The tops will be 25 inches wide and there are several sections. The longest is nine feet. I think cutting the strips would be best? That would give a nice pattern on the edge - especially if I use different species of wood.

Has anyone made countertops like this? Any pictures you can share? What suggestions and/or cautions do you have. Other advice? I haven't done anything like this before - am I missing something that makes it harder to do than I think?
 

Woodman2k

Greg Bender
Corporate Member
Michael,
if you have alot of counter top area,and it sounds like you might,I would avoid doing anything that would be "busy".Being a large area it will be overpowering after a while and you would end up pulling it back out.If there is a chance that you would be selling your house in the near future that would be another reason to stay with something more traditional.
On the other hand ,what your talking about sounds like you want to laminate multiple strips of contrasting woods together to get a solid counter top 9 feet by 25".Butcher block style?,maple looks great that way,but I imagine it would be a bear to handle while doing the glueup.
Whatever you decide,good luck and post pix.
Greg B.
 

Makinsawdust

New User
Robert
Mike,
In theory doing countertops is not that hard. In practice it can be a PITA. I make and sell a few thousand laminated craft items per year and I have a hard time managing countertops.
The last top I did was 2" thick x 26" wide x 60" long out of hard maple. My strips were 4/4 turned on their side. I used TBIII because of the slower set. I could only get 4-5 strips glued before having to clamp it up using a roller bottle to spread the glue.
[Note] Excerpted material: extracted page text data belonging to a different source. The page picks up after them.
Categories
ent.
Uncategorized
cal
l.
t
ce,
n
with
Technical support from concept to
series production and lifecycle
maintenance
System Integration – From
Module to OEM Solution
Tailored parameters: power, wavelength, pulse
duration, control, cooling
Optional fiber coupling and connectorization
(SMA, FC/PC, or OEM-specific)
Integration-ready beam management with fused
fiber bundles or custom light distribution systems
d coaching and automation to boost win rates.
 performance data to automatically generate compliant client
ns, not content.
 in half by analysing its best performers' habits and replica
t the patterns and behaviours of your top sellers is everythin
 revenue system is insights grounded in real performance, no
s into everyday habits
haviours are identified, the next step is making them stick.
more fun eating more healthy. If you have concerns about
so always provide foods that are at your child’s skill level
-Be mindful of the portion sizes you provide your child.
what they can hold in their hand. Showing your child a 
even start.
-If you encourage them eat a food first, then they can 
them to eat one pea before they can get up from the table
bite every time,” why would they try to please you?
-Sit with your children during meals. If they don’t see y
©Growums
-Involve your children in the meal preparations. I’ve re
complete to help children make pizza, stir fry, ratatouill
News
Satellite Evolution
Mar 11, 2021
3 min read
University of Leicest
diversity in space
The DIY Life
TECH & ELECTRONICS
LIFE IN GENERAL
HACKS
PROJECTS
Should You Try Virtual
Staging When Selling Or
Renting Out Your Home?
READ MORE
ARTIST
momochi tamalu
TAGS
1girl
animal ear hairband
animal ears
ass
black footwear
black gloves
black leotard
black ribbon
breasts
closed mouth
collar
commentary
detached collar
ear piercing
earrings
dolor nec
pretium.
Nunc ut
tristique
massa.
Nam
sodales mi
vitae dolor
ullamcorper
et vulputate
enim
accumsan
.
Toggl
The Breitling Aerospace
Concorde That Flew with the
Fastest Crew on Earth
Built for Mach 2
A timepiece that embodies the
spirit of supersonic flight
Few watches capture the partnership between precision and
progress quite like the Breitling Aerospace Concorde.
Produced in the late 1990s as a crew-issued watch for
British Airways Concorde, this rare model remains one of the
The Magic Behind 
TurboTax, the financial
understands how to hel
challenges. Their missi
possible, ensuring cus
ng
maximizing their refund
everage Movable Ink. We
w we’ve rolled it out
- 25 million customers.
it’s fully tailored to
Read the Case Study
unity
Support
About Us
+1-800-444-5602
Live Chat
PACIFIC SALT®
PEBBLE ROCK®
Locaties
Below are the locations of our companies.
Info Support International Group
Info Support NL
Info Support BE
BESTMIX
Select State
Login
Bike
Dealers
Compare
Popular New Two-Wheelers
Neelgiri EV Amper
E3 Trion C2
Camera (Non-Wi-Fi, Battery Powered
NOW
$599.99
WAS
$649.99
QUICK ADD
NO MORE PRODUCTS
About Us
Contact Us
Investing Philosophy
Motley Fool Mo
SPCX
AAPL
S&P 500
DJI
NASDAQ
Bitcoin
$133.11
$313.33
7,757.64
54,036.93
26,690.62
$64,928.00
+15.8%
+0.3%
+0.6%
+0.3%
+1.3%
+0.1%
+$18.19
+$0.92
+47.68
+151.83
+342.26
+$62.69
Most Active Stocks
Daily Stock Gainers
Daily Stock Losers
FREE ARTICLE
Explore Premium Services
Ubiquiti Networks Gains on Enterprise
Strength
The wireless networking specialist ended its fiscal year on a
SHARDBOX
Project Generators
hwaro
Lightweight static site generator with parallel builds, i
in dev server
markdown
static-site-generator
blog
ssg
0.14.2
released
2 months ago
Each time I clamped the whole top including the strips without glue to reduce bowing. I used pipe, jorgy and bessy k-bodies on top and bottom spaced about every 2-3 inches. Each time I glued a few strips I had to wait until it dried, unclamp and do it all over until I had the whole top done which took a few days. My results were not as good as I would have liked. The TBIII glue lines were too dark for my liking and were too wide on the bottom side, of which I could not get a good look at during the glue-up. I had a slight bow from uneven clamp pressure which I had to trim out on the edges. Then I had to lug the thing in and out of the WB sander until flat on both sides. Then due to the contractor insisting that I have it done and installed in 10 days, I had to go pick it up a month later and resand and finish it again when the wood moved.
With all this said my tips would be:
1 Use 8/4 stock and make your strips 2x2" or 1.5x1.5" (I would have used 8/4 if I had had time to order it in) Also, cut your strips the same day as you glue-up. Otherwise you may not be able to draw them together in the clamps.
2 Try to use TBII if at all possible on a maple top. If you do a mixed top like maple and jatoba you wont be able to see a darker glue line with TBIII.
3 Use a steel "I-Beam" caul on either side of your top when you do your glue-up if you can. This will even out the clamp pressure and result in straighter top.
4 Let the top set after sanding for a min. of two weeks, then lightly final sand and apply finish. (I like Waterlox for this application)

I hope this gives you some insight into what to look out for on these oversized cutting boards. I wish you good luck if you go for it.
Rob
 

Travis Porter

New User
Travis
For wood counter tops you are going to need a wide belt or wide drum sander especially if you are doing end grain.